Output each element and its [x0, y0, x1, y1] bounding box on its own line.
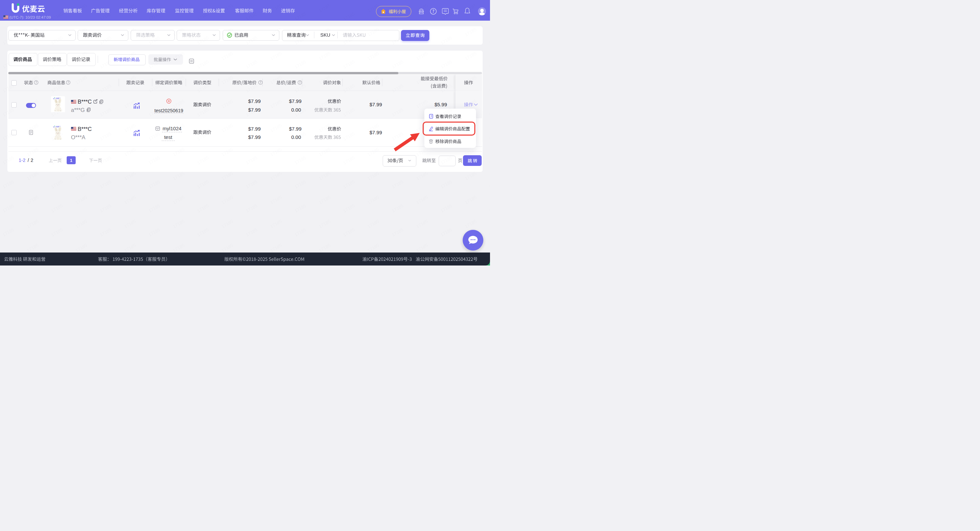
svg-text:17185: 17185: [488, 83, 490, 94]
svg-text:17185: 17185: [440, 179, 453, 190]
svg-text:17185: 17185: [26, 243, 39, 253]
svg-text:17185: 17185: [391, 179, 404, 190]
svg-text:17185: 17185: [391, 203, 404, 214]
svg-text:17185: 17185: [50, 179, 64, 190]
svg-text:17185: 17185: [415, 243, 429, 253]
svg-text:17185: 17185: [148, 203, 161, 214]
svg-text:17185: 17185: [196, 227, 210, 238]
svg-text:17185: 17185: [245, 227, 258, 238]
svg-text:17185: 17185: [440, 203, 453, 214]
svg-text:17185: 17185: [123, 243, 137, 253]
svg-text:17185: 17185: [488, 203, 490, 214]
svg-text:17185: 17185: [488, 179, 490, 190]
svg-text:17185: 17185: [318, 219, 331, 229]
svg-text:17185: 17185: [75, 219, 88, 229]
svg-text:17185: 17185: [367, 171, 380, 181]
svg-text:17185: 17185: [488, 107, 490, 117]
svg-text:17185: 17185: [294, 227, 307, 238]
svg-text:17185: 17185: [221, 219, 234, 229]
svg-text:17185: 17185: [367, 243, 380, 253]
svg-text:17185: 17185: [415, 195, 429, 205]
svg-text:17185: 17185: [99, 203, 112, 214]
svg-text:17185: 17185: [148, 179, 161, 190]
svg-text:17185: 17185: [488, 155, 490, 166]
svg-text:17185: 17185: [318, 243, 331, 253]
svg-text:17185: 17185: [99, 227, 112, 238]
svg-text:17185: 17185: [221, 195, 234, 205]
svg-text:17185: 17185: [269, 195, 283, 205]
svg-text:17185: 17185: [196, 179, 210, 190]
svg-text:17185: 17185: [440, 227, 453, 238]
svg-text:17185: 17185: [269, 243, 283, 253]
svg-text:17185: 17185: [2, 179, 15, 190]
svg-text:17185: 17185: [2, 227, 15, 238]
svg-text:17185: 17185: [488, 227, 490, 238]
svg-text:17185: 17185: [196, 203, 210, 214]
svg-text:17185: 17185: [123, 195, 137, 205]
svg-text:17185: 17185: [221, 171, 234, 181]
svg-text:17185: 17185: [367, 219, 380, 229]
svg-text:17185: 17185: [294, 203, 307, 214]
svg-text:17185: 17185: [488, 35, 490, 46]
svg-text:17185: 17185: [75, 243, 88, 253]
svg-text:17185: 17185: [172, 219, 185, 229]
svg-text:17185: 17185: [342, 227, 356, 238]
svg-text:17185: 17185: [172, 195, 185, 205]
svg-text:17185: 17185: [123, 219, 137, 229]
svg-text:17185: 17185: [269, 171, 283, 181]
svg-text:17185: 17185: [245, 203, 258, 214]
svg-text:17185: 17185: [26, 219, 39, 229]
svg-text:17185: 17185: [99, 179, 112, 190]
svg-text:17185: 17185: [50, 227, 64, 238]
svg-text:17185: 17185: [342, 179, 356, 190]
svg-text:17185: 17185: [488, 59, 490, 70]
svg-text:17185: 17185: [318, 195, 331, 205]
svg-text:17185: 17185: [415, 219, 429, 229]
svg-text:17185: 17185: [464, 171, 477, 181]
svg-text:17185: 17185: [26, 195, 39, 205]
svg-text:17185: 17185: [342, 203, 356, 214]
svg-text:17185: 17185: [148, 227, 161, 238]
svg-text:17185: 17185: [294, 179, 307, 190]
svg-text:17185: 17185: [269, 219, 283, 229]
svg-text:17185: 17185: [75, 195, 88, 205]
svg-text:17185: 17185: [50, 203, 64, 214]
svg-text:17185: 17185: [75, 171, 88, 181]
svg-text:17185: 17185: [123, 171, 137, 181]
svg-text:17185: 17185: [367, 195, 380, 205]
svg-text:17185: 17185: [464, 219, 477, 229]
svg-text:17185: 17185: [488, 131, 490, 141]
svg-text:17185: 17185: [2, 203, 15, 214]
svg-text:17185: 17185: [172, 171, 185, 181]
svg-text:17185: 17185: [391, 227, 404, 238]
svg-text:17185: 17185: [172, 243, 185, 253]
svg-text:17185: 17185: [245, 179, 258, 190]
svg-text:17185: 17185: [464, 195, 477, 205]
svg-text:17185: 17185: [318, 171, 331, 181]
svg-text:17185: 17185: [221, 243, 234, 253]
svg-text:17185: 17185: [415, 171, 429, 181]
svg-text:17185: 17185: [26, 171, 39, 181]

════════════════════

_DESCRIPTION OF THE TASK:_ Leave out the images and write out the listing above exactly.

_EXERCISE SOLUTION:_
Output each element and its [x0, y0, x1, y1] bounding box on its own line.
svg-text:17185: 17185: [488, 83, 490, 94]
svg-text:17185: 17185: [440, 179, 453, 190]
svg-text:17185: 17185: [26, 243, 39, 253]
svg-text:17185: 17185: [391, 179, 404, 190]
svg-text:17185: 17185: [391, 203, 404, 214]
svg-text:17185: 17185: [50, 179, 64, 190]
svg-text:17185: 17185: [415, 243, 429, 253]
svg-text:17185: 17185: [148, 203, 161, 214]
svg-text:17185: 17185: [196, 227, 210, 238]
svg-text:17185: 17185: [245, 227, 258, 238]
svg-text:17185: 17185: [440, 203, 453, 214]
svg-text:17185: 17185: [123, 243, 137, 253]
svg-text:17185: 17185: [488, 203, 490, 214]
svg-text:17185: 17185: [488, 179, 490, 190]
svg-text:17185: 17185: [318, 219, 331, 229]
svg-text:17185: 17185: [75, 219, 88, 229]
svg-text:17185: 17185: [367, 171, 380, 181]
svg-text:17185: 17185: [488, 107, 490, 117]
svg-text:17185: 17185: [294, 227, 307, 238]
svg-text:17185: 17185: [221, 219, 234, 229]
svg-text:17185: 17185: [367, 243, 380, 253]
svg-text:17185: 17185: [415, 195, 429, 205]
svg-text:17185: 17185: [99, 203, 112, 214]
svg-text:17185: 17185: [148, 179, 161, 190]
svg-text:17185: 17185: [488, 155, 490, 166]
svg-text:17185: 17185: [318, 243, 331, 253]
svg-text:17185: 17185: [99, 227, 112, 238]
svg-text:17185: 17185: [221, 195, 234, 205]
svg-text:17185: 17185: [269, 195, 283, 205]
svg-text:17185: 17185: [196, 179, 210, 190]
svg-text:17185: 17185: [440, 227, 453, 238]
svg-text:17185: 17185: [269, 243, 283, 253]
svg-text:17185: 17185: [2, 179, 15, 190]
svg-text:17185: 17185: [2, 227, 15, 238]
svg-text:17185: 17185: [488, 227, 490, 238]
svg-text:17185: 17185: [196, 203, 210, 214]
svg-text:17185: 17185: [123, 195, 137, 205]
svg-text:17185: 17185: [221, 171, 234, 181]
svg-text:17185: 17185: [367, 219, 380, 229]
svg-text:17185: 17185: [294, 203, 307, 214]
svg-text:17185: 17185: [488, 35, 490, 46]
svg-text:17185: 17185: [75, 243, 88, 253]
svg-text:17185: 17185: [172, 219, 185, 229]
svg-text:17185: 17185: [342, 227, 356, 238]
svg-text:17185: 17185: [172, 195, 185, 205]
svg-text:17185: 17185: [123, 219, 137, 229]
svg-text:17185: 17185: [269, 171, 283, 181]
svg-text:17185: 17185: [245, 203, 258, 214]
svg-text:17185: 17185: [26, 219, 39, 229]
svg-text:17185: 17185: [99, 179, 112, 190]
svg-text:17185: 17185: [50, 227, 64, 238]
svg-text:17185: 17185: [342, 179, 356, 190]
svg-text:17185: 17185: [488, 59, 490, 70]
svg-text:17185: 17185: [318, 195, 331, 205]
svg-text:17185: 17185: [415, 219, 429, 229]
svg-text:17185: 17185: [464, 171, 477, 181]
svg-text:17185: 17185: [26, 195, 39, 205]
svg-text:17185: 17185: [342, 203, 356, 214]
svg-text:17185: 17185: [148, 227, 161, 238]
svg-text:17185: 17185: [294, 179, 307, 190]
svg-text:17185: 17185: [269, 219, 283, 229]
svg-text:17185: 17185: [75, 195, 88, 205]
svg-text:17185: 17185: [50, 203, 64, 214]
svg-text:17185: 17185: [75, 171, 88, 181]
svg-text:17185: 17185: [123, 171, 137, 181]
svg-text:17185: 17185: [367, 195, 380, 205]
svg-text:17185: 17185: [464, 219, 477, 229]
svg-text:17185: 17185: [488, 131, 490, 141]
svg-text:17185: 17185: [2, 203, 15, 214]
svg-text:17185: 17185: [172, 171, 185, 181]
svg-text:17185: 17185: [391, 227, 404, 238]
svg-text:17185: 17185: [172, 243, 185, 253]
svg-text:17185: 17185: [245, 179, 258, 190]
svg-text:17185: 17185: [464, 195, 477, 205]
svg-text:17185: 17185: [318, 171, 331, 181]
svg-text:17185: 17185: [221, 243, 234, 253]
svg-text:17185: 17185: [415, 171, 429, 181]
svg-text:17185: 17185: [26, 171, 39, 181]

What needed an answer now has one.